I did not accompany Dionysus to the woods for the rituals of the wine any more. He led his maenads up the mountains in their loose, swaying procession whilst I put the children to bed each night. I knew what the rites entailed: the hymns to his glory, the pouring of the wine and the dance of celebration. A god might need that adulation from his worshippers; I told myself that I was satisfied with the chubby arms of my babies locked around my neck and the clumsy kisses they rained upon my cheek.

I did not think that anything in the rituals would have changed, until the morning I walked with my youngest baby, Tauropolis, trying to soothe him to sleep with my pacing as he would not entertain the thought of rest in a crib. As I walked and his eyes grew heavy, I saw a group of maenads pounding white fabric on the stones by the river – a common enough sight – but I looked, and then looked again, that day. Where the water flowed over the rocks, it usually gushed crystal clear in a sparkling, translucent torrent. Instead, it cascaded now in a stream of dark crimson and at the bottom of the stones, where it flowed back into the river, a hostile cloud of ruby foamed into the water. I paused in confusion and as I breathed in, I smelled the tang of iron and salt on the air.

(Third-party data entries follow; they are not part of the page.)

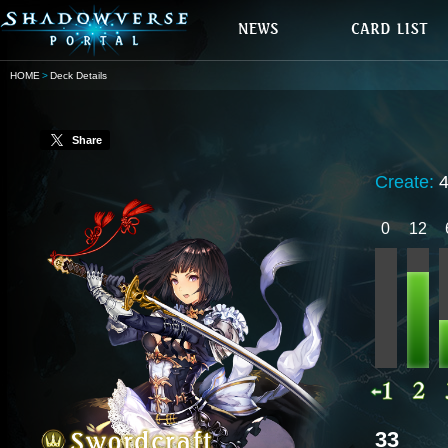
HOME
Deck Details
Share
Create:
0
12
33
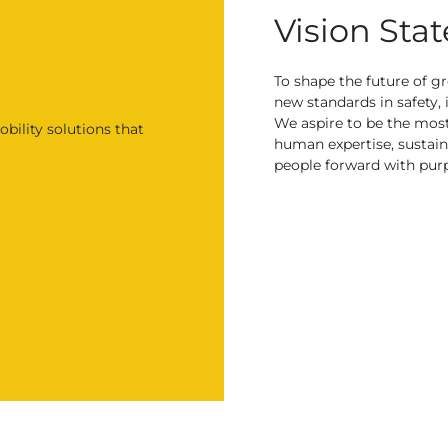
Vision Sta
To shape the future of g
new standards in safety, 
We aspire to be the mos
bility solutions that
human expertise, sustain
people forward with pur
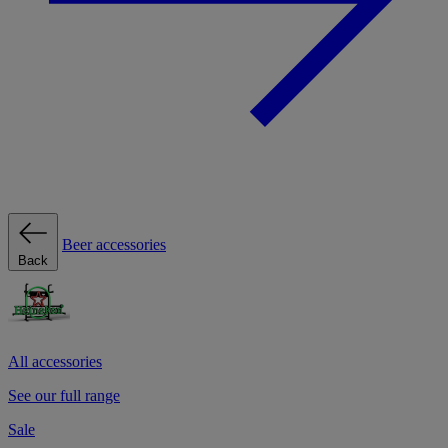
Beer accessories
Back
All accessories
See our full range
Sale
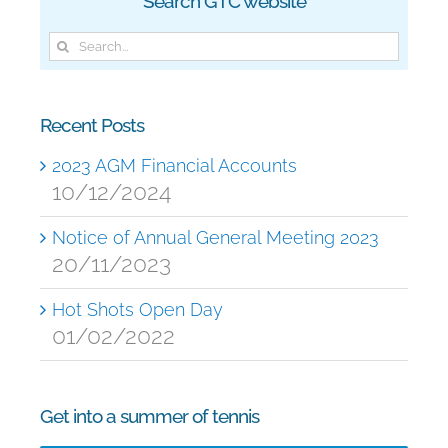
Search GTC website
Search
for:
Recent Posts
2023 AGM Financial Accounts
10/12/2024
Notice of Annual General Meeting 2023
20/11/2023
Hot Shots Open Day
01/02/2022
Get into a summer of tennis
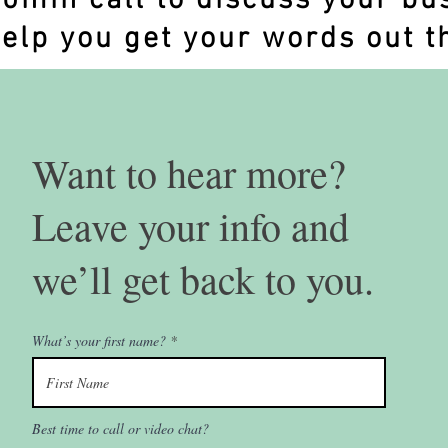
20min call to discuss your bu
elp you get your words out t
Want to hear more?
Leave your info and
we’ll get back to you.
What’s your first name?
Best time to call or video chat?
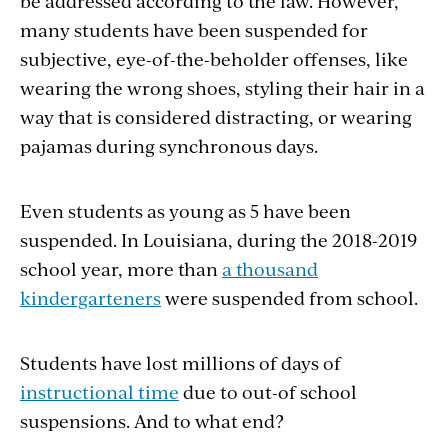
be addressed according to the law. However,
many students have been suspended for
subjective, eye-of-the-beholder offenses, like
wearing the wrong shoes, styling their hair in a
way that is considered distracting, or wearing
pajamas during synchronous days.
Even students as young as 5 have been
suspended. In Louisiana, during the 2018-2019
school year, more than
a thousand
kindergarteners
were suspended from school.
Students have lost millions of days of
instructional time
due to out-of school
suspensions. And to what end?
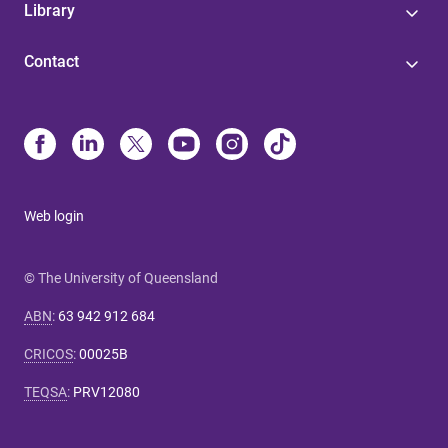
Library
Contact
Web login
© The University of Queensland
ABN
:
63 942 912 684
CRICOS
:
00025B
TEQSA
:
PRV12080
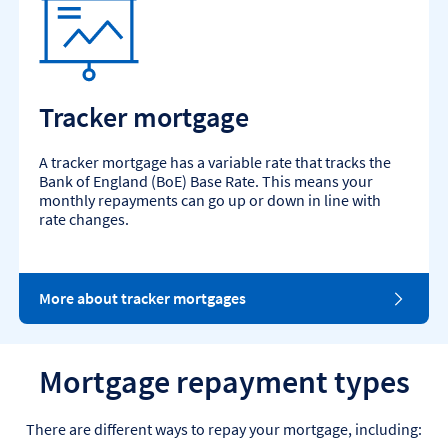
Tracker mortgage
A tracker mortgage has a variable rate that tracks the
Bank of England (BoE) Base Rate. This means your
monthly repayments can go up or down in line with
rate changes.
More about tracker mortgages
Mortgage repayment types
There are different ways to repay your mortgage, including:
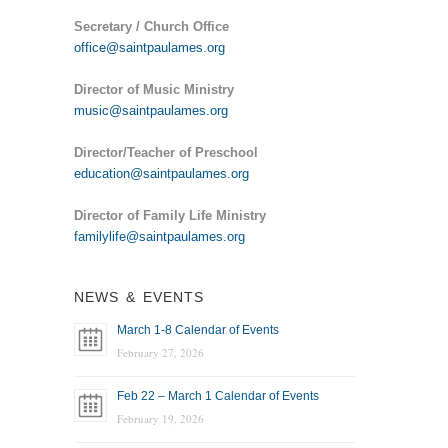
Secretary / Church Office
office@saintpaulames.org
Director of Music Ministry
music@saintpaulames.org
Director/Teacher of Preschool
education@saintpaulames.org
Director of Family Life Ministry
familylife@saintpaulames.org
NEWS & EVENTS
March 1-8 Calendar of Events
February 27, 2026
Feb 22 – March 1 Calendar of Events
February 19, 2026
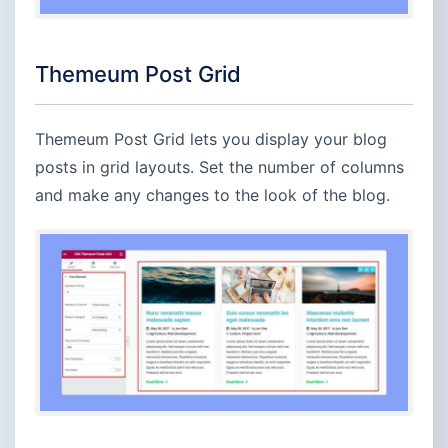
Themeum Post Grid
Themeum Post Grid lets you display your blog
posts in grid layouts. Set the number of columns
and make any changes to the look of the blog.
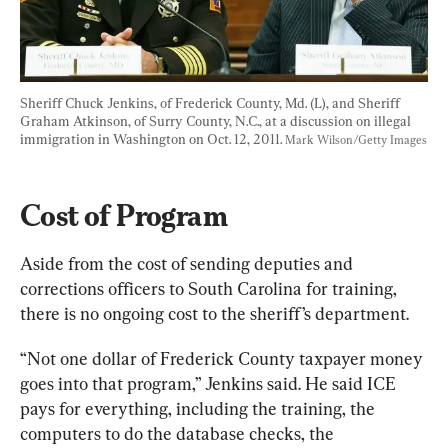
Sheriff Chuck Jenkins, of Frederick County, Md. (L), and Sheriff 
Graham Atkinson, of Surry County, N.C., at a discussion on illegal 
immigration in Washington on Oct. 12, 2011. 
Mark Wilson/Getty Images
Cost of Program
Aside from the cost of sending deputies and 
corrections officers to South Carolina for training, 
there is no ongoing cost to the sheriff’s department.
“Not one dollar of Frederick County taxpayer money 
goes into that program,” Jenkins said. He said ICE 
pays for everything, including the training, the 
computers to do the database checks, the 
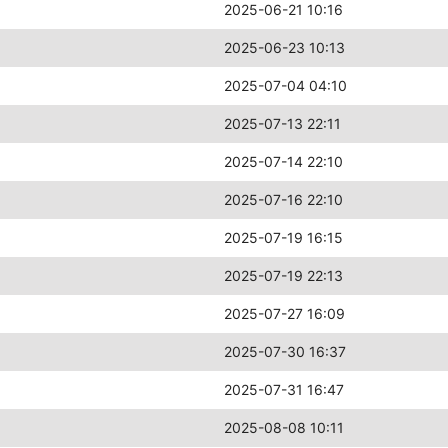
2025-06-21 10:16
2025-06-23 10:13
2025-07-04 04:10
2025-07-13 22:11
2025-07-14 22:10
2025-07-16 22:10
2025-07-19 16:15
2025-07-19 22:13
2025-07-27 16:09
2025-07-30 16:37
2025-07-31 16:47
2025-08-08 10:11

Animal sacrifice had never been part of the rituals when I had attended them. I had seen it many times in Crete, but never here, and I had been grateful that Dionysus had never demanded it from his followers before. I shrank back at the thought that this could have changed. I had always hated to see it: the flash of the knife, the gory rivulets that ran down the grooves of the altar, and the lifeless slump of the creature. The other gods revelled in such cruelty. Dionysus, surely, did not. But what other explanation could there be for the maenads to be washing blood in such quantities from their robes?

Dionysus had left at dawn across the sea and I did not know when he would be back for me to demand the meaning of this sight. Should I speak to the women now or wait for his return? I sucked in my breath. Could I trust that he would answer me honestly if I asked him directly? I hovered indecisively for a moment, but as I was about to step forward, I glanced at the ocean and for the second time that morning, a surprising sight stopped me in my tracks.

A ship drew near to our shores, bearing the white sails of Athens.